There was a point in time when I would joke about playing and reviewing every annual WWE game, often even overstating their lack of quality for comedic effect. The joke went full circle once I found myself pretending less and less, actively hating the experience of playing them at a certain point. This isn’t to say that every WWE game in recent memory has been completely devoid of value, but, like the product it’s based on, these games have gotten too big to fail. They don’t actually need to be good to sell, so often they simply shamble forward, as if on auto-pilot. Like the real WWE, for the casual fan, it’s more than enough. For someone that wants more, it likely never will be.
WWE 2K18 marks the first iteration of the series to have no big feature hook.
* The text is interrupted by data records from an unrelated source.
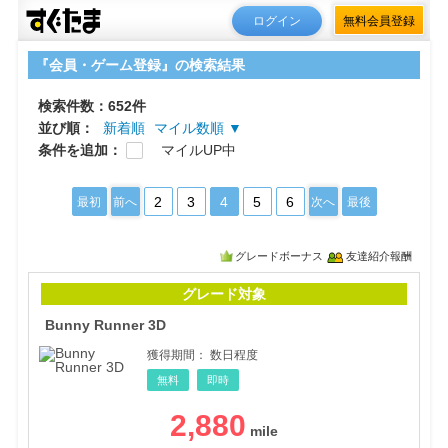
ログイン
無料会員登録
『会員・ゲーム登録』の検索結果
検索件数：652件
並び順：
新着順
マイル数順 ▼
条件を追加：
マイルUP中
2
3
4
5
6
最初
前へ
次へ
最後
グレードボーナス
友達紹介報酬
Bun
グレード対象
Bunny Runner 3D
獲得期間：
数日程度
無料
即時
2,880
Previous games have typically marketed around some hot new mode or gameplay overhaul, but this year was different, offering little more than vague references to a new graphics system and improvements to Career Mode. It wasn’t until loading the game myself that I realized that “new graphics” in this instance meant “better lighting” and that the changes to Career actually managed to make it more of a grindfest than it had already been. In what was last seen during the PS2 era, you now control your created superstar in a series of backstage interactions, theoretically to add to the drama of your ascent through the rankings. What you’re not told is that your first hour or so with the mode will be spent having one-sided out-of-character conversations with whatever wrestler model just happened to be loaded into the backstage area. Whilst I enjoyed talking pizza with Asuka, all other interactions very quickly started to feel exactly the same, to the point that I eventually avoided them altogether. I would then go have my match or run-in, then speak to a parking attendent (using a security guard model and animations) to end the week. Within three weeks I was NXT champion, only having one official match that went about four minutes. After this, the game told me that side quests were now available, which suddenly gave meaning to those aimless prompts that I’d spent so much time avoiding.
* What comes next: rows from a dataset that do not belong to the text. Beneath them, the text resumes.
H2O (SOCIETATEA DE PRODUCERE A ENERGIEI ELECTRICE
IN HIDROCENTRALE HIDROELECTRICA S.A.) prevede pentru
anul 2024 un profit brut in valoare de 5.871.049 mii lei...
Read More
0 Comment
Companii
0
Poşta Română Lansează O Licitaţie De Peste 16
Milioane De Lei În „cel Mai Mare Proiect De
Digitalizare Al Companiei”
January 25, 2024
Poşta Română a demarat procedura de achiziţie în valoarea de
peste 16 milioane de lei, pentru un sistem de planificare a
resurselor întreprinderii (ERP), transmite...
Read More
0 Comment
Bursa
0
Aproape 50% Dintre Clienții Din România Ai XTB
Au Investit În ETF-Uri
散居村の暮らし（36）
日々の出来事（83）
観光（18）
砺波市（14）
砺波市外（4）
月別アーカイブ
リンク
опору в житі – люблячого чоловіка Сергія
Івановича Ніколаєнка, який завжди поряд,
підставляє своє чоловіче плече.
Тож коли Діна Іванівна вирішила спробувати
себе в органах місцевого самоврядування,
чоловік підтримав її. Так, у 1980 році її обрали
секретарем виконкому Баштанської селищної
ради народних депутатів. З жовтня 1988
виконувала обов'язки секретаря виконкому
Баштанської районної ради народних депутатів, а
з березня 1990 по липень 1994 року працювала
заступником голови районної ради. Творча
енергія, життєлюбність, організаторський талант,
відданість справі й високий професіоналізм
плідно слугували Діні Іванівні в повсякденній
These, of course, will then provide you with the means to upgrade your character, though how is primarily out of your control, since all unlocks are now done via loot boxes. There are three tiers to choose from, though the result is mostly the same – a random assortment of moves and creation parts that you may or may not have even wanted to begin with. Your starting character will have a very basic moveset and appearance and the only way to improve upon that are via the boxes. Instead of just directly putting currency into the items you want, there is a significant chance that you’ll simply stop playing Career Mode altogether before you get any of them, since the only things to do in said mode are the aforementioned backstage interactions and playing through matches, which are even less engaging with limited movesets.
An alternative mode is Road to Glory, which is a twist on the normal PvP of the past, forcing you to use your Career Mode wrestler in matches with other human players. While it’s a nice workaround to the old 100 rated CAW problem of the past, the mode itself is a mess of restrictions and server issues that make it rarely work and even less rarely any fun. The few times I got it to work typically resulted in frustrating gimmick matches with people that clearly didn’t intend to play the game past the first week.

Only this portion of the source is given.